В половине седьмого вооруженные шпагами, пиками и аркебузами альгвасилы и близкие вывели нас из тюрьмы, и процессия наша двинулась через площадь Сан-Доминго, мимо церкви Св. Хинеса и дальше, по Калье-Майор, чтобы вступить на Пласа-Майор со стороны улицы Ботерос. Мы шли вереницей – каждого сопровождал стражник и облаченный в траур близкий со зловещим черным жезлом в руках. Клирики в стихарях заунывно тянули молитву, мрачно бухали барабаны, колыхались затянутые крепом распятия, пялились прохожие.
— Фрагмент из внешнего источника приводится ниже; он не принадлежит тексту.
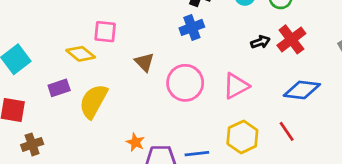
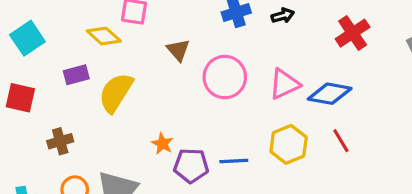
black arrow: (260, 42) -> (283, 16), moved
blue diamond: (302, 90) -> (330, 94), moved
brown cross: (32, 144) -> (60, 141), moved

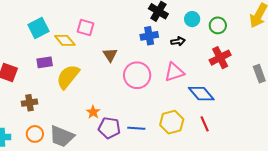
cyan square: (27, 38) -> (38, 28), moved
pink triangle: (284, 84) -> (174, 72), moved
blue diamond: (330, 94) -> (201, 94), turned 32

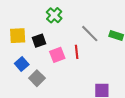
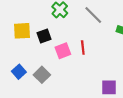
gray line: (90, 34) -> (93, 15), moved
blue square: (22, 64) -> (19, 72), moved

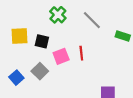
black square: (44, 36) -> (42, 41), turned 32
gray square: (42, 75) -> (40, 71), moved

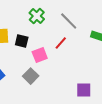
red line: (81, 53) -> (61, 43), moved, turned 48
gray square: (40, 71) -> (31, 76), moved

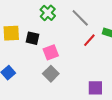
red line: (61, 43) -> (89, 40), moved
gray square: (31, 76) -> (51, 74), moved

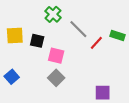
gray line: (80, 18) -> (78, 29), moved
pink square: (51, 52) -> (56, 56), turned 35

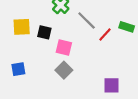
blue square: (12, 77) -> (18, 69), turned 32

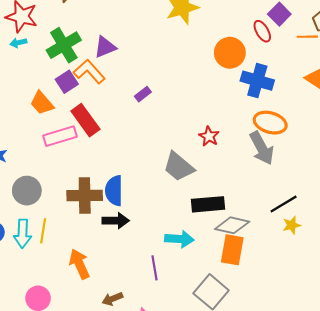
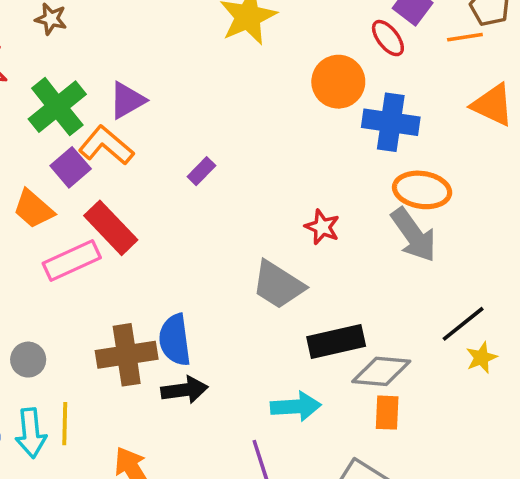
gray circle: (27, 191) -> (28, 360), size x0.7
orange rectangle: (232, 250) -> (387, 413), size x0.7

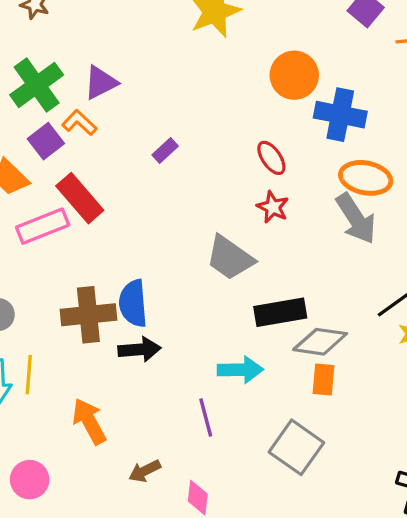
red ellipse: (388, 38) -> (271, 158), moved
orange L-shape: (106, 145) -> (79, 123), size x0.7

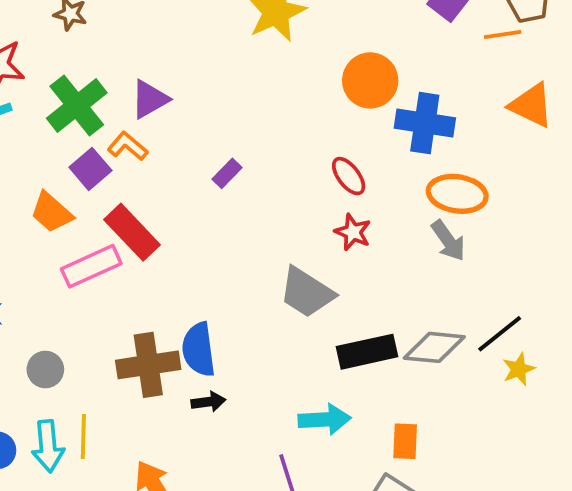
gray arrow: (356, 218) -> (448, 241), size x0.7
gray diamond: (320, 342) -> (434, 347), moved
black arrow: (140, 349) -> (208, 402), size x0.7
orange rectangle: (324, 379) -> (405, 441), moved

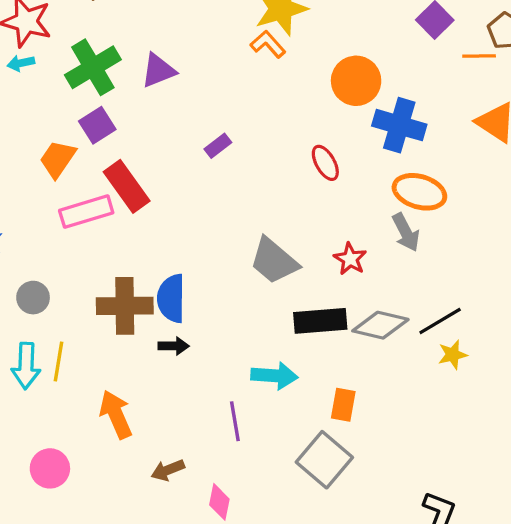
orange L-shape: (128, 146) -> (268, 44), moved
orange trapezoid: (51, 212) -> (58, 159), turned 75
red star: (353, 232) -> (350, 259), moved

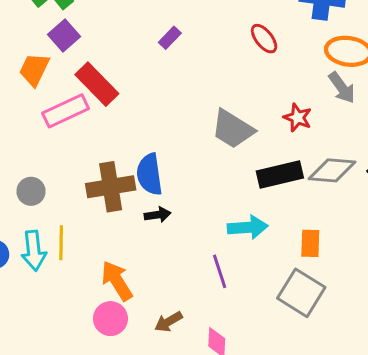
pink circle: (50, 468) -> (110, 319), moved

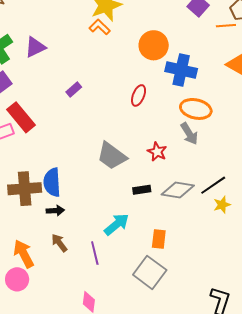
red ellipse: (264, 39) -> (139, 95), turned 55
black rectangle: (280, 174) -> (142, 190), size x0.6
cyan arrow: (248, 227) -> (117, 224), turned -40
brown arrow: (169, 322) -> (59, 243), moved, turned 78

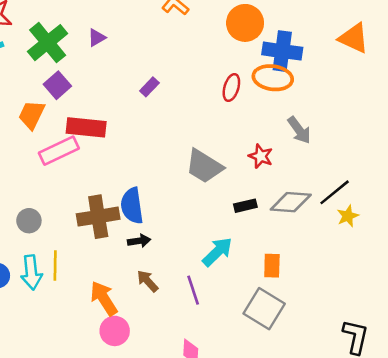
purple triangle: (35, 47) -> (97, 38), size x0.7
orange ellipse: (196, 109) -> (273, 78), moved
red rectangle: (21, 117) -> (86, 127), turned -40
pink circle: (17, 279) -> (115, 331), moved

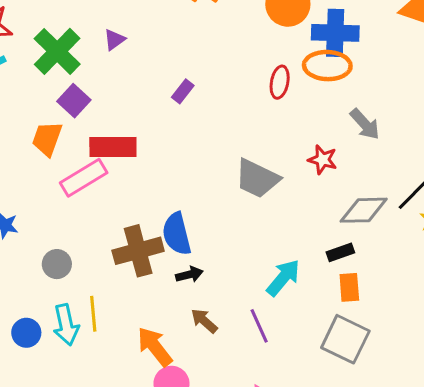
black rectangle: (245, 206) -> (340, 252), moved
Открывали шествие повинные в богохульстве, за ними следовали двоеженцы, за ними – уличенные во грехе мужеложства или содомиты, за ними – иудействующие и приверженцы секты Магомета, а последними – колдуны и ведьмы, и в каждом из этих разрядов несли сделанные из воска, картона и тряпья чучела тех, кто умер в тюрьме или скрывался от правосудия: таких приговаривали к казни и предавали огню заочно, в изображении – en effigie. Я шел в середине процессии, среди несовершеннолетних иудействующих, пребывая будто в каком-то мареве, и мне казалось, что если усилием воли вырвусь из него, все это кончится, как дурной сон. Каждого из нас стражники, перед тем как вывести наружу, обрядили в санбенито: на моем красовался лишь красный андреевский крест, зато все остальные были, помимо того, размалеваны языками адского пламени. Среди спутников моих были мужчины, были женщины и даже девочка примерно одного со мною возраста. Одни плакали, другие сохраняли спокойствие, как, например, молодой священник, на мессе вздумавший отрицать таинство евхаристии. Взвалив на спину мулам, везли двоих осужденных, которые сами идти не могли, – дряхлую старуху, взятую по доносу соседей, заподозривших ее в ведовстве, и мужчину, обезножевшего после пыток. Эльвиру де ла Крус поставили в последних рядах, обрядили в санбенито и колпак, дали – как и всем – свечу в руку. Когда мы двинулись, я потерял ее из виду, ибо оказался далеко впереди да и шел, низко опустив голову боялся, что среди зевак окажется кто-нибудь из моих знакомых – излишне говорить, что я был полумертв от стыда.